Hosokawa Takakuni now became kwanryo


Takakuni now became kwanryo, exercising his authority with a high hand. Then the Sumimoto branch of the Hosokawa, taking advantage of Ouchi's absence, mustered a force in Shikoku and moved against Kyoto. Takakuni found himself in a difficult position. In the capital his overbearing conduct had alienated the shogun, Yoshitane, and from the south a hostile army was approaching. He chose Hyogo for battle-field, and, after a stout fight, was discomfited and fled to Omi, the position of kwanryo being bestowed on his rival, Sumimoto, by the shogun. In a few months, however, Takakuni, in alliance with the Rokkaku branch of the Sasaki family under Sadayori, marched into Kyoto in overwhelming force. Miyoshi Nagateru retired to Chion-in, where he committed suicide; Sumimoto fled to Awa, dying there a few months later, and Yoshitane, after brief refuge in the island of Awaji, died in Awa, in 1523. Thus, Hosokawa Takakuni found himself supreme in Kyoto, and he proceeded to appoint a shogun, without awaiting the demise of Yoshitane. Yoshizumi, the eleventh shogun, who, as related above, fled from Kyoto in 1508, dying three years later in exile, left two sons: Yoshiharu, whom he committed to the charge of Akamatsu Yoshimura, and Yoshikore, whom he entrusted to Hosokawa Sumimoto. In 1521, Takakuni invited Yoshiharu, then eleven years old, to the capital and procured his nomination to the shogunate.


From this time forward

the confusion grows worse confounded.

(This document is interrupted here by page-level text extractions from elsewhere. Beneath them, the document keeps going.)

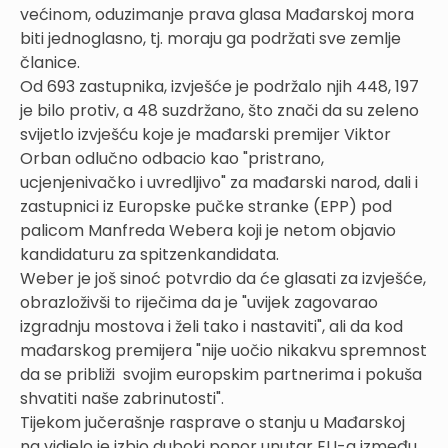
većinom, oduzimanje prava glasa Mađarskoj mora
biti jednoglasno, tj. moraju ga podržati sve zemlje
članice.
Od 693 zastupnika, izvješće je podržalo njih 448, 197
je bilo protiv, a 48 suzdržano, što znači da su zeleno
svijetlo izvješću koje je mađarski premijer Viktor
Orban odlučno odbacio kao "pristrano,
ucjenjenivačko i uvredljivo" za mađarski narod, dali i
zastupnici iz Europske pučke stranke (EPP) pod
palicom Manfreda Webera koji je netom objavio
kandidaturu za spitzenkandidata.
Weber je još sinoć potvrdio da će glasati za izvješće,
obrazloživši to riječima da je "uvijek zagovarao
izgradnju mostova i želi tako i nastaviti", ali da kod
mađarskog premijera "nije uočio nikakvu spremnost
da se približi svojim europskim partnerima i pokuša
shvatiti naše zabrinutosti".
Tijekom jučerašnje rasprave o stanju u Mađarskoj
na vidjelo je izbio duboki ponor unutar EU-a između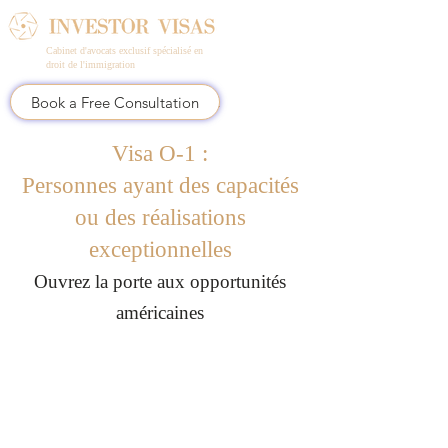
Cabinet d'avocats exclusif spécialisé en
droit de l'immigration
Book a Free Consultation
Visa O-1 :
Personnes ayant des capacités
ou des réalisations
exceptionnelles
Ouvrez la porte aux opportunités
américaines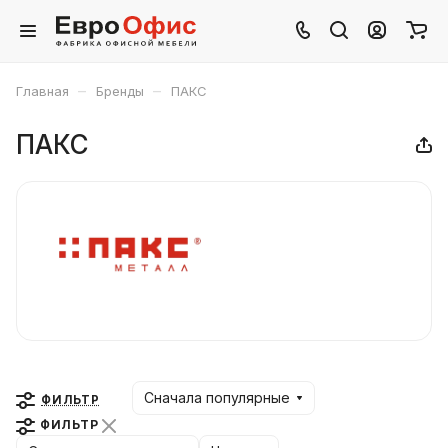
–
–
Главная
Бренды
ПАКС
ПАКС
Сначала популярные
ФИЛЬТР
ФИЛЬТР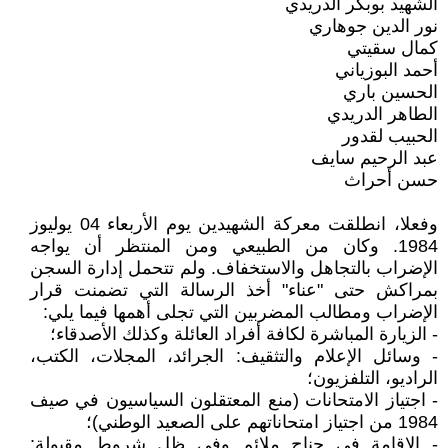
الشهيد بوبكر الدريدي
نور الدين جوهاري
كمال سقيتي
أحمد البوزياني
الحسين باري
الطاهر الدريدي
الحبيب لقدور
عبد الرحيم سايف
حسن أحراث
وفعلا، انطلقت معركة الشهيدين يوم الأربعاء 04 يوليوز
1984. وكان من الطبيعي ومن المنتظر أن يواجه
الإضراب بالتجاهل والاستخفاف. ولم تتحمل إدارة السجن
بمراكش حتى "عناء" أخذ الرسالة التي تضمنت قرار
الإضراب ومطالب المضربين التي تجلى أهمها فيما يلي:
- الزيارة المباشرة لكافة أفراد العائلة وكذلك الأصدقاء؛
- وسائل الإعلام والتثقيف: الجرائد، المجلات، الكتب،
الراديو، التلفزيون؛
- اجتياز الامتحانات (منع المعتقلون السياسيون في صيف
1984 من اجتياز امتحاناتهم على الصعيد الوطني)؛
- الإقامة في جناح ملائم وفي ظل شروط مقبولة: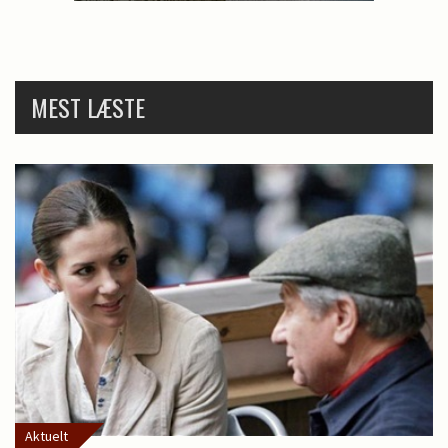
MEST LÆSTE
Aktuelt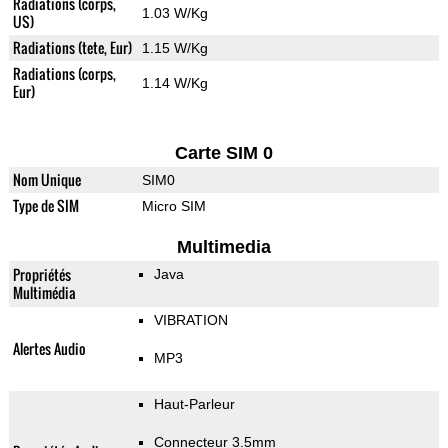
Radiations (corps,
1.03 W/Kg
US)
Radiations (tete, Eur)
1.15 W/Kg
Radiations (corps,
1.14 W/Kg
Eur)
Carte SIM 0
Nom Unique
SIM0
Type de SIM
Micro SIM
Multimedia
Propriétés
Java
Multimédia
VIBRATION
Alertes Audio
MP3
Haut-Parleur
Connecteur 3.5mm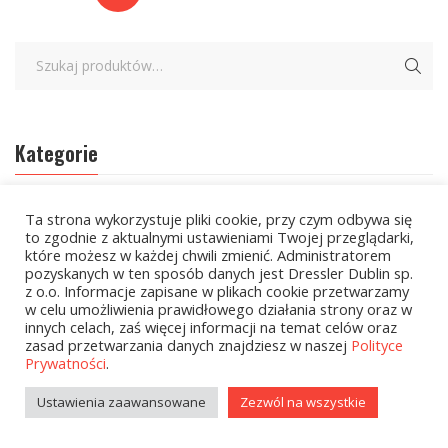
Kategorie
zobacz wszystkie
Ta strona wykorzystuje pliki cookie, przy czym odbywa się
to zgodnie z aktualnymi ustawieniami Twojej przeglądarki,
które możesz w każdej chwili zmienić. Administratorem
Wielcy Humaniści – 02.03.2026
pozyskanych w ten sposób danych jest Dressler Dublin sp.
z o.o. Informacje zapisane w plikach cookie przetwarzamy
Kolekcje Biedronka - 16.03.2026
w celu umożliwienia prawidłowego działania strony oraz w
innych celach, zaś więcej informacji na temat celów oraz
Wielcy Humaniści – 16.03.2026
zasad przetwarzania danych znajdziesz w naszej
Polityce
Prywatności
.
Kolekcje Biedronka - 13.04.2026
Ustawienia zaawansowane
Zezwól na wszystkie
Kolekcje Biedronka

The Miyoshi of Awa are found in co-operation with Yanamoto Kataharu espousing the cause of the shogun's younger brother, Yoshikore, and of Harumoto, a son of Hosokawa Sumimoto. We see this combination expelling Yoshiharu and Takakuni from Kyoto, and we see the fugitives vainly essaying to reverse the situation. Thereafter, during several years, there is practically no government in the capital. Riot and insurrection are daily features, and brigandage prevails unchecked. Kataharu, though not holding the office of kwanryo, usurps its functions so ostentatiously that the assassin's dagger is turned against him. Again the two Hosokawa chiefs, Takakuni and Harumoto, fight for power, and, in 1531, Takakuni is killed, Harumoto becoming supreme. Soon the Miyoshi brothers, Motonaga and Masanaga, engage in a fierce quarrel about their inheritance, and the former, with Yoshikore as candidate for the shogunate and Hatakeyama as auxiliary, raises the standard against Harumoto, who, aided by the soldier-priests of Hongwan-ji, kills both Yoshitaka and Motonaga and takes Yoshikore prisoner. Thereafter, Harumoto quarrels with the Hongwan-ji bonzes, and being attacked by them, obtains the aid of Rokkaku Sadayori and the Nichiren priests, with the result that the splendid fane of Hongwan-ji is reduced to ashes. A reconciliation is then effected between Harumoto and the shogun, Yoshiharu, while Miyoshi Masanaga is appointed to high office. Yet once more the untiring Takakuni, aided by Miyoshi Norinaga, Motonaga's son, called also Chokei, drives Yoshiharu and Harumoto from the metropolis, and presently a reconciliation is effected by the good offices of Rokkaku Sadayori, the real power of the kwanryo being thenceforth exercised by the Miyoshi family. Japanese historians have well called it an age of anarchy.